Underinsured Motorist (UIM) coverage protects you when you get into an accident caused by another driver who has insurance, just not enough to pay for all of the injuries sustained.
Example: Philip has an insurance policy limit of $25,000 of liability for injury to one person for an accident he causes.
Philip swerves over the centerline of a rural road and runs into Tommy, who has underinsured motorist coverage on his insurance policy with a limit of $50,000 per accident.
As a result of the accident, Tommy incurred $39,000 in hospital bills.
Philip’s insurance company will only pay up to his $25,000 limit, which leaves $14,000 in hospital bills unaccounted for.
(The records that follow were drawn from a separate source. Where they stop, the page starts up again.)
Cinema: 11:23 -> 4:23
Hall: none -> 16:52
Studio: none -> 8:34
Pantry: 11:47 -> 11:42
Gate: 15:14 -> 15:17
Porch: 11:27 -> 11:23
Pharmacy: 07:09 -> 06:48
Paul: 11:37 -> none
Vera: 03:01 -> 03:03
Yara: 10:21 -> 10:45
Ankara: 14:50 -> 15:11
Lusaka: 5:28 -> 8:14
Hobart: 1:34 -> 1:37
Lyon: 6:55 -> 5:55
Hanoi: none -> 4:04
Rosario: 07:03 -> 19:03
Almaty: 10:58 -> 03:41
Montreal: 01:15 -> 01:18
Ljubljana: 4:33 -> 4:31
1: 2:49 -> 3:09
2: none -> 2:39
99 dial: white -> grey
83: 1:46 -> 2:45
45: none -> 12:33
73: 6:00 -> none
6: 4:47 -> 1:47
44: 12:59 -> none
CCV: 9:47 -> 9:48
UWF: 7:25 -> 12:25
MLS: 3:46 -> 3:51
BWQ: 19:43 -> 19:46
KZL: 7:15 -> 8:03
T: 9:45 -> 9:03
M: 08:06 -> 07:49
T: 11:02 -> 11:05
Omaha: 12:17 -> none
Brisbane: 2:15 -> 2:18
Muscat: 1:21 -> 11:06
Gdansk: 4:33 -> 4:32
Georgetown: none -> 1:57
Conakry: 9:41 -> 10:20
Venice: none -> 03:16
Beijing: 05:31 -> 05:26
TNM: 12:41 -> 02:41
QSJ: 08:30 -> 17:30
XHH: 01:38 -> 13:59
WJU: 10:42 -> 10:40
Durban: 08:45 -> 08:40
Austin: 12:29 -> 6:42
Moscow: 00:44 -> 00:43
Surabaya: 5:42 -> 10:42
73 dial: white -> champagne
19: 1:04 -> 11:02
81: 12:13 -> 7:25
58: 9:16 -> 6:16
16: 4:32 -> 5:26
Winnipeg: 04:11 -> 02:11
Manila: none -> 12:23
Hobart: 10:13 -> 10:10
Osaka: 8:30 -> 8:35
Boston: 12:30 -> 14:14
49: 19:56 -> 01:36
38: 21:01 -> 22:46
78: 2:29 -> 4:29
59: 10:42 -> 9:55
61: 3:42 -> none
Fortunately, the underinsured motorist coverage on Tommy’s liability insurance policy will cover the additional $14,000 in costs.
As with all insurance coverage, it is in your best interest to purchase underinsured motorist coverage if your insurance budget will allow it.
Please note that different insurance companies offer unique coverage and have certain exclusions.
It’s a good idea to discuss this type of coverage with your insurance company or agent to ensure you fully understand your level of protection.